# acrylic plastic adhesive



## ship (Dec 2, 2004)

I’m looking for either of two products I have forgotten the names to and those of you still in school might still be using. First was a plastic to plastic adhesive we used in junior high school during plastics class. Used to be in a clear bottle with a eye drop dripper applicator. What’s the name or type of adhesive that is clear like water but perminantly bonds acrylic plastic together?

The second product is sort of the same thing but more of a lens cleaner to safety goggles. Melts the surface slightly in removing scratches in the plastic.

Reason I’m looking for this is for the acrylic plastic lenses on strobe lights which are always getting scratched up. I’m getting tired of replacing them and nothing seems to clean them sufficiently much less remove the scratches. I’m thinking some form of melting the surface will make them clear again.

Any ideas on the above products or others beyond super glue which is just slightly still too thick? I would rather not start using a blow torch on them in removing the scratches.


----------



## Mayhem (Dec 2, 2004)

I know that chloroform will bond plastic together. We use to use it in industrial workshop / plastics class.

I still have a bottle floating around somewhere but I can't recall when or on what I last used it.

I have some scrap clear plastic that I might try the scratch removal application on.


----------



## Peter (Dec 2, 2004)

Sorry, I can ask my Chem teacher tomorow, but our school most certainly doesnt have anything close to a "plastics class"!!! What kind of school did you go to? We basicly have reading writing and math! (ya, I didnt want to spell the real last word of the rhyme!  )


----------



## ship (Dec 3, 2004)

Plastics class was about a two month course in junior high school along with wood shop, drafting and other courses.

Later in high school we had more drafting and wood shop but plastics construction was replaced with auto shop or something similar along with some course on printing in qualifying me to work in a old fashioned news paper place and typeset the print page as long as I don't pie my ... forget what the letters were called. Guess I'm not qualified any longer. Even learned silk screening.

Normal high school, ok, perhaps one of the top ten in the state later for drafting but still nothing special. Back than, computers were just coming to market and optional for students to take their time with in a single class which I avoided, and budgets were larger thus schools I guess had more money to spend on things like plastics class or something. 

Still hoping someone out there has had this class and can pull up from notes what that chemical was in the eye dropper.

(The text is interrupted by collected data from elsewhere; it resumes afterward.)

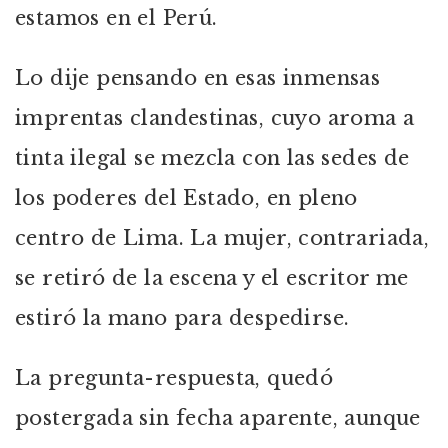
estamos en el Perú.
Lo dije pensando en esas inmensas
imprentas clandestinas, cuyo aroma a
tinta ilegal se mezcla con las sedes de
los poderes del Estado, en pleno
centro de Lima. La mujer, contrariada,
se retiró de la escena y el escritor me
estiró la mano para despedirse.
La pregunta-respuesta, quedó
postergada sin fecha aparente, aunque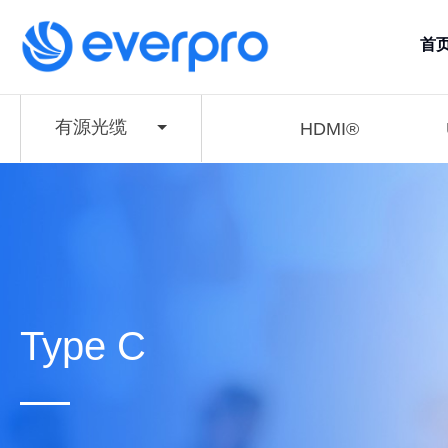
首
有源光缆
HDMI®
Type C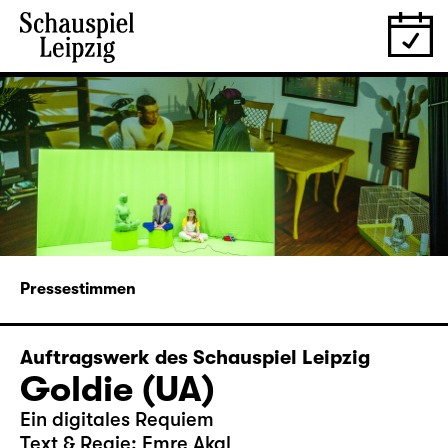
Pressestimmen
Auftragswerk des Schauspiel Leipzig
Goldie (UA)
Ein digitales Requiem
Text & Regie: Emre Akal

This was about 1980 thus I don't even think super glue was on the market yet. Perhaps but not what we were using.

We learned heating, casting and vaucueforming type things - stuff a good theater program will hopefully teach you. Just the lamination of one plastic to another that we were doing that my own college level plastics and metals for the theater class did not cover that I need to remember in fixing these lenses.


----------



## Mayhem (Dec 9, 2004)

Ok - I can confirm that cloroform will bond plastics but after trying it to remove scratches I couldn't acheive an acceptable result.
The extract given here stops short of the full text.